Instructions for the task -
Without including any picture, copy the entries that follow word for word.

Records: Begin

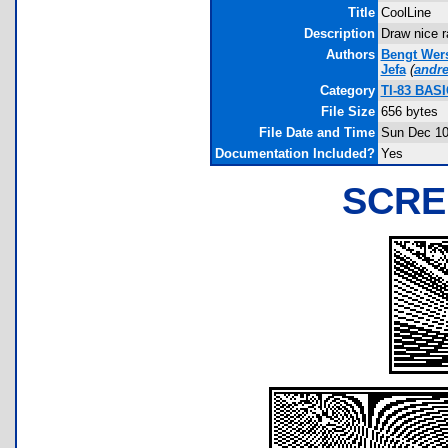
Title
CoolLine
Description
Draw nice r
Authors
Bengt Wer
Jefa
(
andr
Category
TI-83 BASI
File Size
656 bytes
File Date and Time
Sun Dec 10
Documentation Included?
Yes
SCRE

Records: End

Final answer -
Title
CoolLine
Description
Draw nice r
Authors
Bengt Wer
Jefa
(
andr
Category
TI-83 BASI
File Size
656 bytes
File Date and Time
Sun Dec 10
Documentation Included?
Yes
SCRE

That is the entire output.